# Given records
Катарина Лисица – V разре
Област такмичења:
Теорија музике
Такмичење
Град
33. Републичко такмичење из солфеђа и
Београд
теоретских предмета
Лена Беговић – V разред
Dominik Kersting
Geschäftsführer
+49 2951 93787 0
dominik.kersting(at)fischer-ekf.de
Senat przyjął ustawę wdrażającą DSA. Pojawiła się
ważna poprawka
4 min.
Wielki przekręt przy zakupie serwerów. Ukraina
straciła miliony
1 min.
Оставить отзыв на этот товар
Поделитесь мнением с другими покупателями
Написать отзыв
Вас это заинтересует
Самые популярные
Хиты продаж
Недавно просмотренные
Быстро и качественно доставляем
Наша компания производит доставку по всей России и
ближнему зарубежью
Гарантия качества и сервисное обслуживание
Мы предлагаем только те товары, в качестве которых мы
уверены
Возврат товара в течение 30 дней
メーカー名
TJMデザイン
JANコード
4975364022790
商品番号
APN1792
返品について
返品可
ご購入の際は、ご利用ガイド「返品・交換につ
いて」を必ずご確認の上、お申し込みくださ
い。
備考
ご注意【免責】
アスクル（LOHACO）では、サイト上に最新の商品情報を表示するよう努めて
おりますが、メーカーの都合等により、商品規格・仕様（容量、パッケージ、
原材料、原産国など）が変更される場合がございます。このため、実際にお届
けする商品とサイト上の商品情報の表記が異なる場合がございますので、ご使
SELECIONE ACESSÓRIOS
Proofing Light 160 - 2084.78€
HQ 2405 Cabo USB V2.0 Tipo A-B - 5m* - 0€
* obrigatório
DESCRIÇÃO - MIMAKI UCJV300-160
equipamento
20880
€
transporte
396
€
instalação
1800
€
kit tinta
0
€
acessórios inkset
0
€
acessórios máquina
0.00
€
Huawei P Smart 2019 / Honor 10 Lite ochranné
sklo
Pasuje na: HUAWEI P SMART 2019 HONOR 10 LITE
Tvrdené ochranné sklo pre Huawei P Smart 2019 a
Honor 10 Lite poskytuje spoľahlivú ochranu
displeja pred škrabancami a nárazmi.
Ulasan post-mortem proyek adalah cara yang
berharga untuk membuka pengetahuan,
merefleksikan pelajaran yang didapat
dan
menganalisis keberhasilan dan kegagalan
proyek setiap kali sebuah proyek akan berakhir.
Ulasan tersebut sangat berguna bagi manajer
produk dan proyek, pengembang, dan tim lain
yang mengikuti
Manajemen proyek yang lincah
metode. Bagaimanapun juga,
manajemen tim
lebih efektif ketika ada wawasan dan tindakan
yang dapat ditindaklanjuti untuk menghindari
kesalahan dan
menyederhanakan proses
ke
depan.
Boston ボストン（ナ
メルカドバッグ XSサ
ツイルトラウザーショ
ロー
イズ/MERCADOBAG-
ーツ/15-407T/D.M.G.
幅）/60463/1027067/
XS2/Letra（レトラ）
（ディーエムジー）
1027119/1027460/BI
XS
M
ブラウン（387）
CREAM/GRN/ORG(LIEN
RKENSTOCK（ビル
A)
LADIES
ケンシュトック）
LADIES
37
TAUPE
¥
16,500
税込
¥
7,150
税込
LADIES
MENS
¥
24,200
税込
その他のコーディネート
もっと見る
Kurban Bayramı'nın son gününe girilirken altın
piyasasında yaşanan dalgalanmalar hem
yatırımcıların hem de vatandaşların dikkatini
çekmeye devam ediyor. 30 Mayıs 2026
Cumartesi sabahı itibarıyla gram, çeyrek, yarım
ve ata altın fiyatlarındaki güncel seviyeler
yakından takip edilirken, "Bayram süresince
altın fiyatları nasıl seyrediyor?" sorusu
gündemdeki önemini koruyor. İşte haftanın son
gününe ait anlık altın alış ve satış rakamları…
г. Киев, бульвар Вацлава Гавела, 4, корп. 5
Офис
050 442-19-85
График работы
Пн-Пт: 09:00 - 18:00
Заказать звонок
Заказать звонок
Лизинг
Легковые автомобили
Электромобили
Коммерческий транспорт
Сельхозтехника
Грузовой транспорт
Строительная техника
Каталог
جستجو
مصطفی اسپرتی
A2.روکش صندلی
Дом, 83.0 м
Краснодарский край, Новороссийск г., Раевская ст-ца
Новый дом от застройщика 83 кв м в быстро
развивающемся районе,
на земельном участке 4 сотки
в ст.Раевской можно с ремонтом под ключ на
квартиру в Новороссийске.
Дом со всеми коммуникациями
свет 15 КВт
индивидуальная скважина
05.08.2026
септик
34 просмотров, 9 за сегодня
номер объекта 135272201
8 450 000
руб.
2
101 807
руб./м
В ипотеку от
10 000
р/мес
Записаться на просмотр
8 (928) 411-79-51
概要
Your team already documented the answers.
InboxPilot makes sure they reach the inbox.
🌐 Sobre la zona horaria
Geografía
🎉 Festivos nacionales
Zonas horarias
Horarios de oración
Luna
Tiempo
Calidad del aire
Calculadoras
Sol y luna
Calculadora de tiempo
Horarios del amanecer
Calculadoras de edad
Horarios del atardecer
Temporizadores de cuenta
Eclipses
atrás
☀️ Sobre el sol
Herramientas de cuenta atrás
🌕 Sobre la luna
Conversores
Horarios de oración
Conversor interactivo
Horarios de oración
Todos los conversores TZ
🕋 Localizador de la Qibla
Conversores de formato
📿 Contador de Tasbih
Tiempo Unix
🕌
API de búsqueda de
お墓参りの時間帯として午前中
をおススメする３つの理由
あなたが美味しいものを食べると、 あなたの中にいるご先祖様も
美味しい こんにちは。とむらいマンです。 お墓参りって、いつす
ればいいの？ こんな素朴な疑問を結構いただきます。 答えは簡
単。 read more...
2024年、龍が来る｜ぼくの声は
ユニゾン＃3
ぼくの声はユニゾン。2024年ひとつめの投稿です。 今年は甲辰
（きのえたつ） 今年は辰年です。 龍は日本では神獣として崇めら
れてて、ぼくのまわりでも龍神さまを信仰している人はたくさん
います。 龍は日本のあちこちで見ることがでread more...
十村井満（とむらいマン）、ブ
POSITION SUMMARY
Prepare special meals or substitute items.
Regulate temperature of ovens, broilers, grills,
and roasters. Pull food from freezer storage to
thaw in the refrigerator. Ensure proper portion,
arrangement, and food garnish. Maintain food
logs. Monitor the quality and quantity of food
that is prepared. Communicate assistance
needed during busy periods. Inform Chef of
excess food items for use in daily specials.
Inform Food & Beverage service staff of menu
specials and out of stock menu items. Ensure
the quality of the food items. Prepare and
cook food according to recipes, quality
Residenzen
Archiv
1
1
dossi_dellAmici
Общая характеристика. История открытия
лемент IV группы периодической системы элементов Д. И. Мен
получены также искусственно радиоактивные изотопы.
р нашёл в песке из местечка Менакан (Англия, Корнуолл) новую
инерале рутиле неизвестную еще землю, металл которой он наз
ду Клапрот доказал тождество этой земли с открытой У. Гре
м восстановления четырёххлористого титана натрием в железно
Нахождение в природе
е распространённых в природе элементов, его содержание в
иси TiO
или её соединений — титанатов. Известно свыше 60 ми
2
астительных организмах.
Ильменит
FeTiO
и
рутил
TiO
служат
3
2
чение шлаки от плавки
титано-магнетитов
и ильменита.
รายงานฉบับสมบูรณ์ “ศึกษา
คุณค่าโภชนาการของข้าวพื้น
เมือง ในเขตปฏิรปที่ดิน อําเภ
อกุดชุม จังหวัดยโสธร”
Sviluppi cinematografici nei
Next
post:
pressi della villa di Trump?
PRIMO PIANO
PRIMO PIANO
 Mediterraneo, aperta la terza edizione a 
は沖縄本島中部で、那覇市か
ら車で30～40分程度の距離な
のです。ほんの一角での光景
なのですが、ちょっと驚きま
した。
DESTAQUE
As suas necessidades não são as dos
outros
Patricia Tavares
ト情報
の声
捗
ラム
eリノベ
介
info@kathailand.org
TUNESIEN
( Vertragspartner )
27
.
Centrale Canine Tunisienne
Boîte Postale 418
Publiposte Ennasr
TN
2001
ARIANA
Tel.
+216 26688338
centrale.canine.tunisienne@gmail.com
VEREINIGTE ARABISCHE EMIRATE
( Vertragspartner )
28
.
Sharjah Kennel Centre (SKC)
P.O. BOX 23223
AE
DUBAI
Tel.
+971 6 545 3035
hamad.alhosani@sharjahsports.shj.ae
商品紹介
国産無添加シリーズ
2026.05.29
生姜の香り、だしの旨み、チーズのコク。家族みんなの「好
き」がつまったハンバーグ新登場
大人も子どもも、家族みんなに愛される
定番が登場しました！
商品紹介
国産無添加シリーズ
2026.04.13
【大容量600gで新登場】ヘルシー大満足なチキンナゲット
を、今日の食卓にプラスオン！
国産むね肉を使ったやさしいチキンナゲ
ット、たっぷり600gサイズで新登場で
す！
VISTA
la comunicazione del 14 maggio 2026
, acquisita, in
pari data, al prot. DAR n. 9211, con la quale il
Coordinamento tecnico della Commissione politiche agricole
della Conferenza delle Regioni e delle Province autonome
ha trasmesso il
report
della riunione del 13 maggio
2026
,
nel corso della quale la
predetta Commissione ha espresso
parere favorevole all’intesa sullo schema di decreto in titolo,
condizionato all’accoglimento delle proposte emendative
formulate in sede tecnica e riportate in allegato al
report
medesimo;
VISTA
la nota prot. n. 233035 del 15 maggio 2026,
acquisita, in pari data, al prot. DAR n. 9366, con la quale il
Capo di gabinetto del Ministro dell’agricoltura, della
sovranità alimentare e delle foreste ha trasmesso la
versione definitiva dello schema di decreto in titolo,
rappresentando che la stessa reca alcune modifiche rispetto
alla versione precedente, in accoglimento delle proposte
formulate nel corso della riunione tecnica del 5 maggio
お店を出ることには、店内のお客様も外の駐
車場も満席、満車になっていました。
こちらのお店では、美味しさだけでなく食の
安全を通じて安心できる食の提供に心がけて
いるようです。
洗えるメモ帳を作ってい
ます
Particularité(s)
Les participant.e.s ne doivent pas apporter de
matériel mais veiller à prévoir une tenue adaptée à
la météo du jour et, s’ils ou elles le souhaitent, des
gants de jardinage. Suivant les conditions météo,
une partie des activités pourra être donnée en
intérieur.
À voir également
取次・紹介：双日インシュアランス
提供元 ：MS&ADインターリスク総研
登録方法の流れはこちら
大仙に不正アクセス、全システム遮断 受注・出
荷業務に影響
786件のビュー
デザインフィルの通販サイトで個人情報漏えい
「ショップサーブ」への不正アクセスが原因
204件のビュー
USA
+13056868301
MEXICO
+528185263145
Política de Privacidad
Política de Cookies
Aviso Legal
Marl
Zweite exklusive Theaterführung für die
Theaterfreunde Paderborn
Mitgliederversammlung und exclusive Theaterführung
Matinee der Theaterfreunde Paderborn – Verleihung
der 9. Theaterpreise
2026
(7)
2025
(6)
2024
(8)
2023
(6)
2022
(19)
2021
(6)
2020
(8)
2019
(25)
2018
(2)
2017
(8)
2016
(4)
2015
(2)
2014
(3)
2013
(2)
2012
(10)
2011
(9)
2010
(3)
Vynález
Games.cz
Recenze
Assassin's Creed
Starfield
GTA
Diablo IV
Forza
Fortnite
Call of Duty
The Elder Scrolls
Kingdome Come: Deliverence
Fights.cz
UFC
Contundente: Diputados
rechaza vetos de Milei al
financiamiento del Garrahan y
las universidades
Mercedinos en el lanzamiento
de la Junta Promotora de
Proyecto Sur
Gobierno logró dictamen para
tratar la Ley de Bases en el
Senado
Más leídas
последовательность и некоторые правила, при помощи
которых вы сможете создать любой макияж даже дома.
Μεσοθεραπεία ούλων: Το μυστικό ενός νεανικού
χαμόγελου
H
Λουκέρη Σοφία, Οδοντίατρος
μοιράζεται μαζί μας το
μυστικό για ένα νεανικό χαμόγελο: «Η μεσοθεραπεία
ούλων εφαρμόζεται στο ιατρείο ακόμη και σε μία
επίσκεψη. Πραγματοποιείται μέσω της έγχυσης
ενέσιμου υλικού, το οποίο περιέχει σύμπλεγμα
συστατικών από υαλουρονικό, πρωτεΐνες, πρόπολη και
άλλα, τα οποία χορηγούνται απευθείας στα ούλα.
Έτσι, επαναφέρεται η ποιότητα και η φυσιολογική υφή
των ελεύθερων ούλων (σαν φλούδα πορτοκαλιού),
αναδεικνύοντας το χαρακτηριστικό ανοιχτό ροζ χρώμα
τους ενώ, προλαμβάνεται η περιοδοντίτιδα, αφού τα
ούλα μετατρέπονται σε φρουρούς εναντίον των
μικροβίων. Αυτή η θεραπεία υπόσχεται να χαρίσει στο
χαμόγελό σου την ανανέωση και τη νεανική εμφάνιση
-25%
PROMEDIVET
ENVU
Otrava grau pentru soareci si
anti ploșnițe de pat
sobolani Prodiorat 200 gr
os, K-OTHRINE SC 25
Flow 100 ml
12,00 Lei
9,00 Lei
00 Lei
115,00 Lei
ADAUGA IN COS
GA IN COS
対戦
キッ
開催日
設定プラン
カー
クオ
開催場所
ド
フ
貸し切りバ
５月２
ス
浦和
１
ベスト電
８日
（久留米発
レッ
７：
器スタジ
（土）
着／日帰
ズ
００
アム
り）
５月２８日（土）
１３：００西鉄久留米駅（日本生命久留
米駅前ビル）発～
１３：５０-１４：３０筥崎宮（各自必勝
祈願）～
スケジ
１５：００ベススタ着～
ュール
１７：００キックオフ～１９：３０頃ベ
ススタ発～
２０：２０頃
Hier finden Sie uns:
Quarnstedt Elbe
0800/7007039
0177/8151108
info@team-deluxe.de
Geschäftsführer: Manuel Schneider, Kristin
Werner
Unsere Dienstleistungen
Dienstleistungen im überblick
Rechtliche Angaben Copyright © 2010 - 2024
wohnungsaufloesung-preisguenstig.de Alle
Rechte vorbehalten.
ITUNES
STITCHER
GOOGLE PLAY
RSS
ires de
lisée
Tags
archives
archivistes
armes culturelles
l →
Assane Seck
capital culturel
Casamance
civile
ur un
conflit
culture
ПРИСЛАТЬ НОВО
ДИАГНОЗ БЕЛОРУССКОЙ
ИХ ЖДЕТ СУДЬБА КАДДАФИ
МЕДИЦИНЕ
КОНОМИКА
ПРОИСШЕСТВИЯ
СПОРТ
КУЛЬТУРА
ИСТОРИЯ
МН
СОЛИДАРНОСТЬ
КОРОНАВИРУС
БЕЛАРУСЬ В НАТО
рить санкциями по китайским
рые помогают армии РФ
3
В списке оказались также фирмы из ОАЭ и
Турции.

# What this task involves
The expected answer holds each line from the listing above where the string "maggio" is present.

# Exercise answer
la comunicazione del 14 maggio 2026
della riunione del 13 maggio
la nota prot. n. 233035 del 15 maggio 2026,
formulate nel corso della riunione tecnica del 5 maggio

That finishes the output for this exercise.